Los embajadores solicitaban también del soberano que aceptara en su templo una imagen de Huitzilopochtli y la colocara en plan de igualdad con el supremo dios localy enviara a México un regalo en forma de oro, pedrería, plumas y mantas. Antes de retirarse, entregaban a sus interlocutores un cierto número de escudos y de macanas, "porque estuviesen apercibidos y no dijesen que los tomaban a traición". Entonces abandonaban la ciudad y acampaban en alguna parte del camino, dejándoles un término de veinte días (un mes indígena) para que tomaran su decisión.

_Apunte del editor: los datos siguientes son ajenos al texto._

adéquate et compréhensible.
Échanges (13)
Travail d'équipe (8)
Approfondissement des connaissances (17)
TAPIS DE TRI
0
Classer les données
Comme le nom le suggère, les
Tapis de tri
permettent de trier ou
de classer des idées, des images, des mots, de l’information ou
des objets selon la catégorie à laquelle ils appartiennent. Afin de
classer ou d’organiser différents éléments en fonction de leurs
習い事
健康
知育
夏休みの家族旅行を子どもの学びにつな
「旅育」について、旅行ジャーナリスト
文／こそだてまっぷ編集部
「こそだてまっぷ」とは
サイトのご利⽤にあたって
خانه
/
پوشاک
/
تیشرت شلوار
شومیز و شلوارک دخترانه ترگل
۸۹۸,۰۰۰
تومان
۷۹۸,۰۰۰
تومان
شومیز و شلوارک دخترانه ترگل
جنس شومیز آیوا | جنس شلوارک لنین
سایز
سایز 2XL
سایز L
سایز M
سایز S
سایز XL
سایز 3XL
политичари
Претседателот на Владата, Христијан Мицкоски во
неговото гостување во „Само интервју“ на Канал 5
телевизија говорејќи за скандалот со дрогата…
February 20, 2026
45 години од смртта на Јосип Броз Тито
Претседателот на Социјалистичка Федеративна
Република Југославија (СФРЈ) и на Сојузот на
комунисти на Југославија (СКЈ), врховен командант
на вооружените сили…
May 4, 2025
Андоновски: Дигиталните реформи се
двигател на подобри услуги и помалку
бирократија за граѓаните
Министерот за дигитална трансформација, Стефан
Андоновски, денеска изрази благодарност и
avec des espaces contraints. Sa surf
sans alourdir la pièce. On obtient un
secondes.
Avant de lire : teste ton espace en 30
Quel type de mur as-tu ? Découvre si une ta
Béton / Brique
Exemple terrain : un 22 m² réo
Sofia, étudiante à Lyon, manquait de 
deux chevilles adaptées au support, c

Si una vez transcurrido el plazo fijado no había llegado aún una respuesta, o si la ciudad rehusaba aceptar la supremacía imperial, se presentaban los embajadores de Texcoco, los Achcacauhtzin. Éstos hacían una advertencia solemne al soberano del lugar y a sus dignatarios, "apercibiéndoles que dentro de otros veinte días que les daban de término se redujesen a paz y concordia con el imperio, con el apercibimiento que si se cumplía el tér-
mino y no se allanaban, que sería el señor castigado con pena de gloria,
conforme a las leyes que disponían hacerle pedazos la cabeza con una
porra, si no moría en batalla o cautivo en ella, para ser sacrificado a los
dioses; y los demás caballeros de su casa y corte asimismo serían castigados conforme a la voluntad de las tres cabezas del imperio: habiendo hecho este ofrecimiento al señor y a todos los nobles de su provincia, si dentro
de los veinte días se allanaba, quedaban los de su provincia obligados a dar un reconocimiento a las tres cabezas en cada un año, aunque moderado, y el señor perdonado con todos los nobles y admitido en la gracia y amistad de las tres cabezas; y si no quería, luego incontinenti le ungían estos embajadores el brazo derecho con cierto licor que llevaban, que era para esforzarle a que pudiese resistir la furia del ejército de las tres cabezas del imperio, y asimismo le ponían en la cabeza un penacho de plumería que
llamaban tecpittotl ("símbolo de nobleza") atado con una correa colorada, y le presentaban muchas rodelas, macanas y otros adherentes de guerra, y luego se juntaban con los otros primeros embajadores, aguardando a que
se cumpliese el término de los veinte días".
¿Había terminado este nuevo período de veinte días sin que la ciudad
"rebelde" se sometiera? Entonces se presentaba la tercera embajada, esta
vez enviada por el rey de Tlacopan, para hacer una postrera advertencia.
Estos embajadores se dirigían más particularmente a los guerreros de la ciudad, "que como tales personas habrían de recibir los golpes y trabajos de la guerra". Les fijaban un tercero y último plazo de veinte días, precisando
que, si persistían en su negativa, las armas imperiales devastarían su provincia, los prisioneros serían sometidos a la esclavitud y la ciudad reducida al estado de tributaria. Antes de retirarse, ofrecían a los oficiales y a los
militares escudos y macanas, y después iban a reunirse con las anteriores delegaciones.
Cuando había transcurrido el último término de veinte días, la ciudad y el imperio se encontraban ipso jacto en estado de guerra. Todavía se esperaba para iniciar las operaciones, cuando ello era posible, a que los adivinos hubieran indicado una fecha favorable, por ejemplo uno de los trece signos que comenzaban por ce itzcuintli, "uno perro", serie consagrada al
dios del fuego y del sol.
Los mexicanos se abstenían, pues, deliberadamente, de la ventaja que
proporciona la sorpresa. No sólo dejaban a sus adversarios el tiempo suficente para preparar la defensa, sino que aún les proporcionaban armas, aunque fuese en cantidad simbólica. Esta actitud, estas embajadas, estos
discursos, estos regalos, expresan perfectamente el ideal caballeresco que ani-
maba a los guerreros de la antigüedad americana."